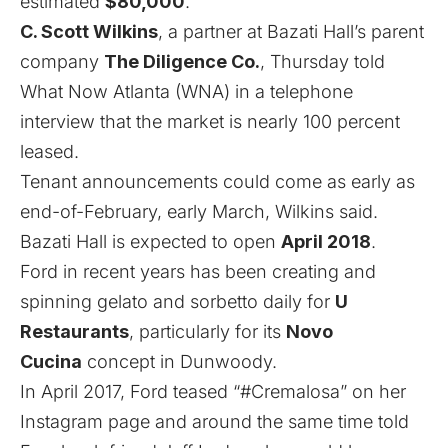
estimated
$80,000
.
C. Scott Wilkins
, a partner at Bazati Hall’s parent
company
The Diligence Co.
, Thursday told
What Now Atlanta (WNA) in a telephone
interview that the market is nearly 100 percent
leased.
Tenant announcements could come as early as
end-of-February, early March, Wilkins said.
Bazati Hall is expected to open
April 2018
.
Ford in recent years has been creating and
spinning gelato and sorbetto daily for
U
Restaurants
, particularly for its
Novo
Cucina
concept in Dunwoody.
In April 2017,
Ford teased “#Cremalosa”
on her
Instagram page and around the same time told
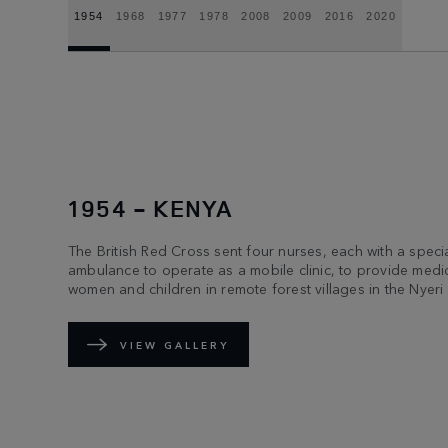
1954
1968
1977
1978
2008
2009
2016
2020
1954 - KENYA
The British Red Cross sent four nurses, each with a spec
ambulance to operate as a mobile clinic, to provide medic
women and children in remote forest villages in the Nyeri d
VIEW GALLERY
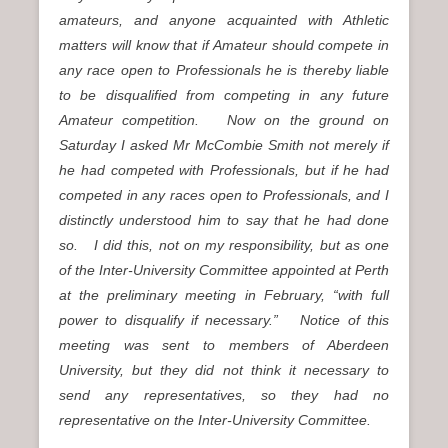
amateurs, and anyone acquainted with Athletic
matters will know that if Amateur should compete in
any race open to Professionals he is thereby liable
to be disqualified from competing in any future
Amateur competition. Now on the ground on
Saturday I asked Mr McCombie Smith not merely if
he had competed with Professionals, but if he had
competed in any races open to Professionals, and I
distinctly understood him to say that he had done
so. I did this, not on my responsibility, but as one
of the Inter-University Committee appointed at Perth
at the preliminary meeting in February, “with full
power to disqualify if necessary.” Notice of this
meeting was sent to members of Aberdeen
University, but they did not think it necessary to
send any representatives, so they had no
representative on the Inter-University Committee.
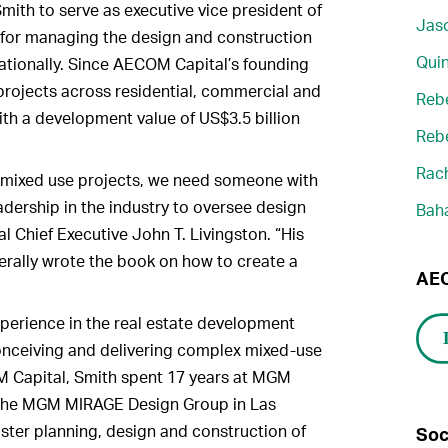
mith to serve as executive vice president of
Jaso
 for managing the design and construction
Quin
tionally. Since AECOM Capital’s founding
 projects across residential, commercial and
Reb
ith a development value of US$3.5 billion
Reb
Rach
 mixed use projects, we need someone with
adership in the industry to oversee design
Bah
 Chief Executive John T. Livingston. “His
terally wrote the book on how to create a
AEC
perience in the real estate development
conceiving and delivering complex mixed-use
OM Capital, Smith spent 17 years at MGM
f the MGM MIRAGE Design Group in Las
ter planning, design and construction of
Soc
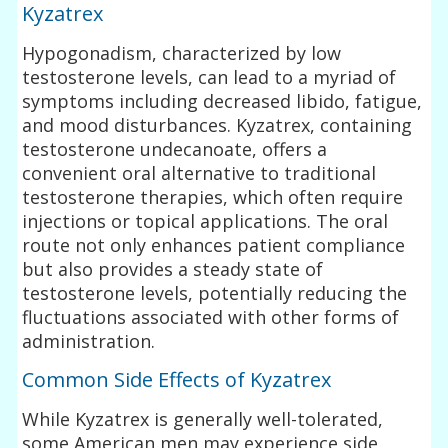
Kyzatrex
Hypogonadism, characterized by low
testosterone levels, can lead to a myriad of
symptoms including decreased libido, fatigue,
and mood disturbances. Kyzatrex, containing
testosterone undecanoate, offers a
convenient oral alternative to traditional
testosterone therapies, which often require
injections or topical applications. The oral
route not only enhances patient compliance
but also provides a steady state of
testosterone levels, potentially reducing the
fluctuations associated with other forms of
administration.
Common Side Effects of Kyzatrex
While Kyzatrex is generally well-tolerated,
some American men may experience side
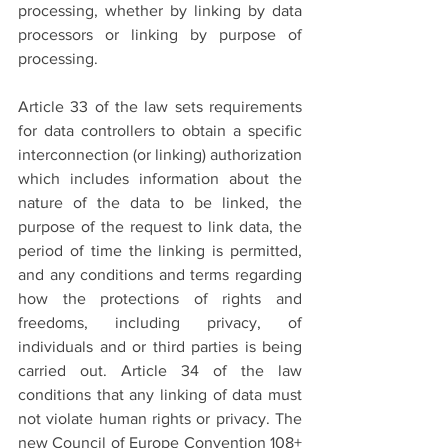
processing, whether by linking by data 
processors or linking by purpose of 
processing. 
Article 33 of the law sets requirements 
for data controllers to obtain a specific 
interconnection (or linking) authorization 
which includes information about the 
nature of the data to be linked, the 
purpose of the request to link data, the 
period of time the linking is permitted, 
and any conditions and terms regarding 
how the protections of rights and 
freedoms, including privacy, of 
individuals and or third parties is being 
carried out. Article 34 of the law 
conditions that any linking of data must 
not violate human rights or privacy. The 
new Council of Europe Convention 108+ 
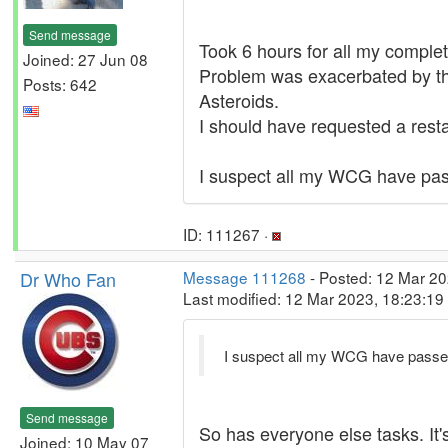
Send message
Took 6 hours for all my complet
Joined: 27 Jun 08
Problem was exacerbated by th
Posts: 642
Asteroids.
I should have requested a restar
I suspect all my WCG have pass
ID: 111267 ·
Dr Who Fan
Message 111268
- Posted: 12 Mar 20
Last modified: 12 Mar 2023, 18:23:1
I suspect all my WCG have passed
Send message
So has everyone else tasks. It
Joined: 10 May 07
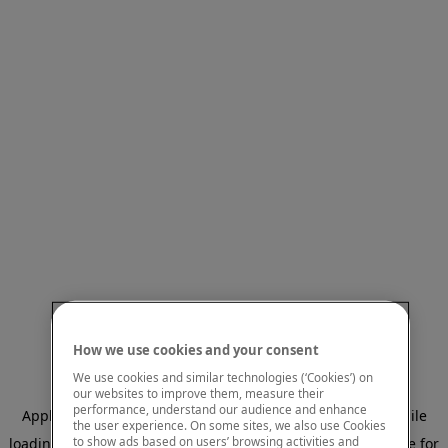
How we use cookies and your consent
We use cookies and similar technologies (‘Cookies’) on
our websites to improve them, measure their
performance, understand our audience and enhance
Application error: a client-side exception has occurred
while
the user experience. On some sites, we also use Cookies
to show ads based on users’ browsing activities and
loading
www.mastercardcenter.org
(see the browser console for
* * * * * * * * *
EXERCISE GOAL: Go back to the listing above. Copy word for word the lines from the one with "how the protections of rights and" through the one with "not violate human rights or privacy. The", and nothing more.

REPLY:
how the protections of rights and 
freedoms, including privacy, of 
individuals and or third parties is being 
carried out. Article 34 of the law 
conditions that any linking of data must 
not violate human rights or privacy. The 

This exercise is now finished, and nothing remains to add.